# Task
Implement and explain the Depth-First Search (DFS) algorithm for navigating a library, represented as a graph, to find a 'Scroll'. The explanation should cover DFS backtracking, its suitability for the problem, the role of a 'visited' set, DFS completeness, and a comparison with Breadth-First Search (BFS).

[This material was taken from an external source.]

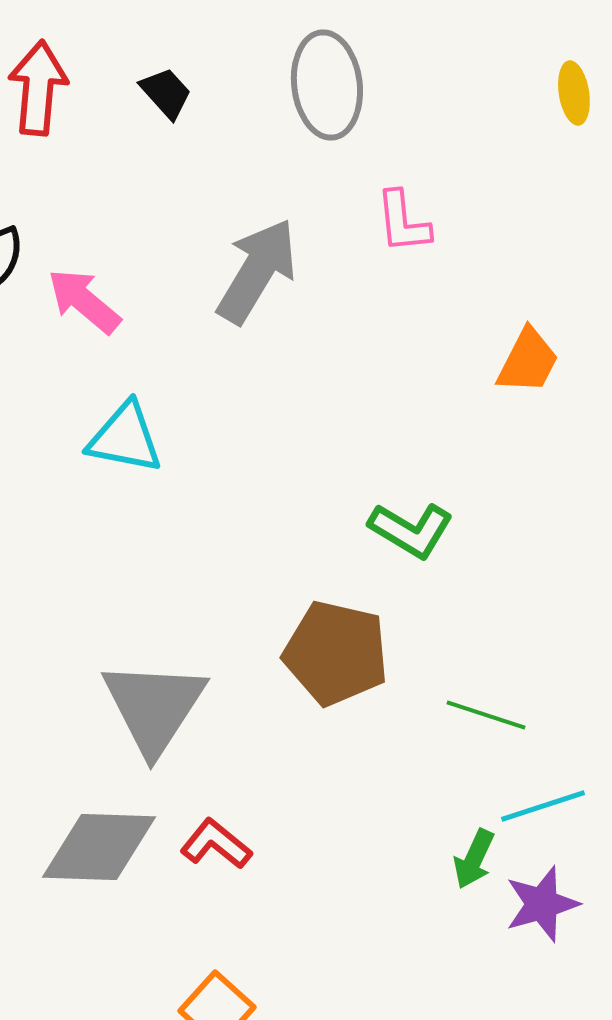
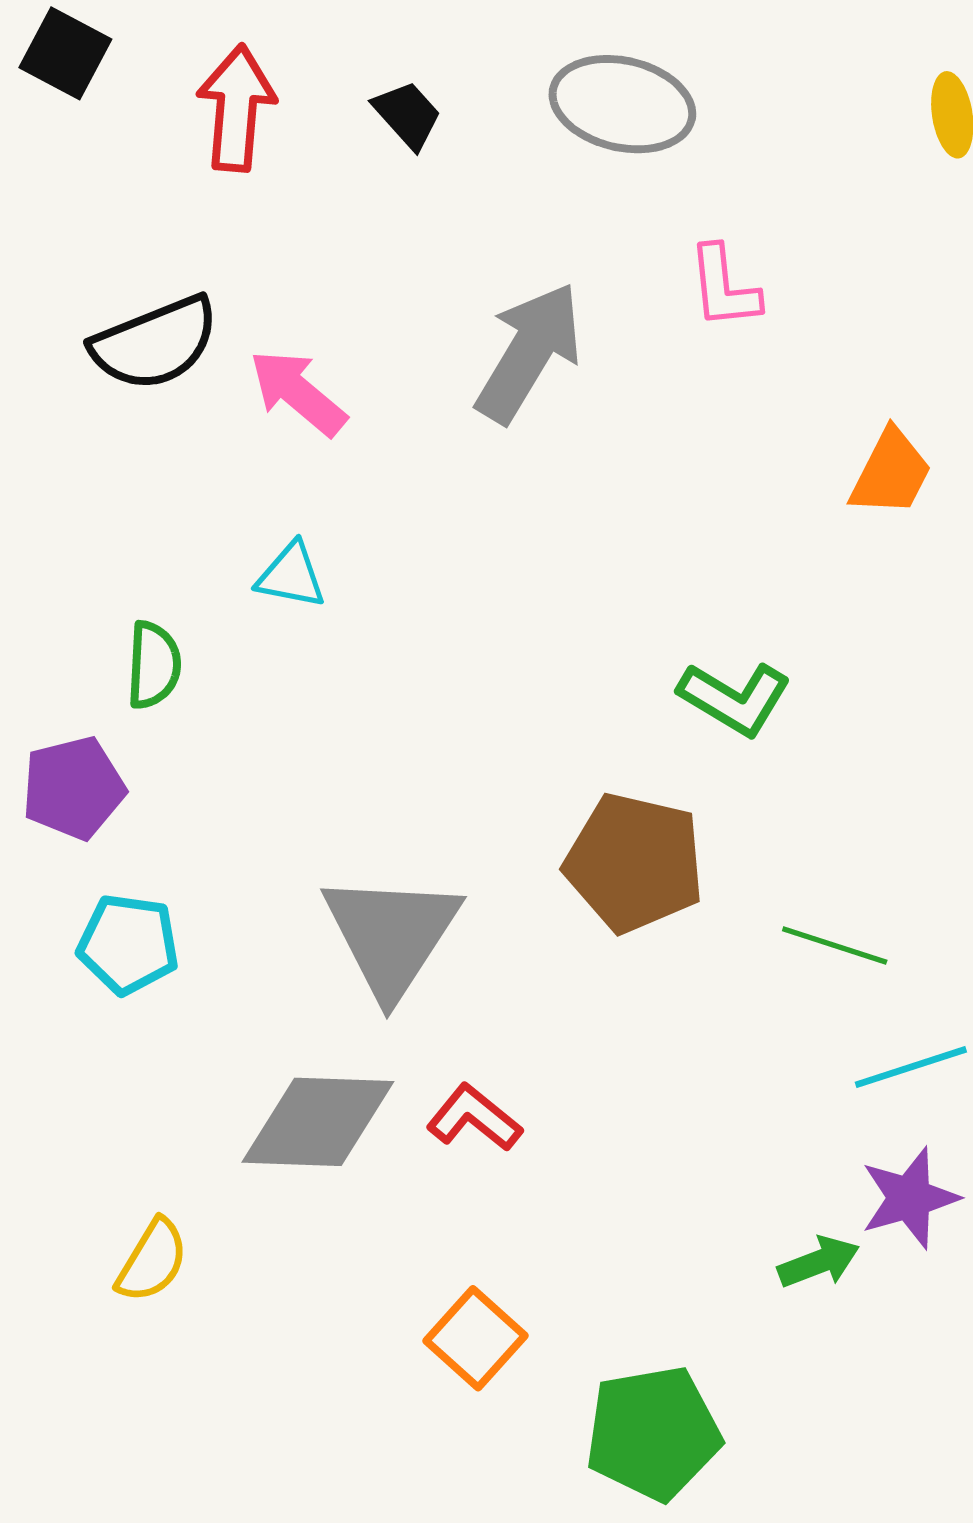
gray ellipse: (327, 85) -> (622, 104), turned -70
cyan triangle: (125, 438) -> (291, 576), moved, size x0.7
green arrow: (474, 859) -> (819, 1262), moved, turned -136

## Represent Library as Graph

### Subtask:
Represent the library's corridors and connections as a graph data structure (e.g., an adjacency list) and define the initial state (Hall - H) and the goal state (Scroll - S).


**Reasoning**:
The subtask requires representing the library as a graph using an adjacency list, defining a start node 'H', and a goal node 'S'. I will use a Python dictionary for the adjacency list and assign 'H' and 'S' accordingly.



In [1]:
graph = {
    'H': ['A', 'B'],
    'A': ['H', 'C', 'D'],
    'B': ['H', 'E'],
    'C': ['A', 'F'],
    'D': ['A', 'G'],
    'E': ['B', 'I'],
    'F': ['C', 'J'],
    'G': ['D', 'K'],
    'I': ['E', 'L'],
    'J': ['F', 'M'],
    'K': ['G', 'N'],
    'L': ['I', 'S'],
    'M': ['J', 'S'],
    'N': ['K', 'S'],
    'S': ['L', 'M', 'N'] # Goal node
}

start_node = 'H'
goal_node = 'S'

print("Library Graph (Adjacency List):")
for node, connections in graph.items():
    print(f"{node}: {connections}")

print(f"\nStarting Node: {start_node}")
print(f"Goal Node: {goal_node}")

Library Graph (Adjacency List):
H: ['A', 'B']
A: ['H', 'C', 'D']
B: ['H', 'E']
C: ['A', 'F']
D: ['A', 'G']
E: ['B', 'I']
F: ['C', 'J']
G: ['D', 'K']
I: ['E', 'L']
J: ['F', 'M']
K: ['G', 'N']
L: ['I', 'S']
M: ['J', 'S']
N: ['K', 'S']
S: ['L', 'M', 'N']

Starting Node: H
Goal Node: S


## Implement DFS Algorithm

### Subtask:
Implement a Depth-First Search (DFS) algorithm to traverse the graph and locate the Scroll (S).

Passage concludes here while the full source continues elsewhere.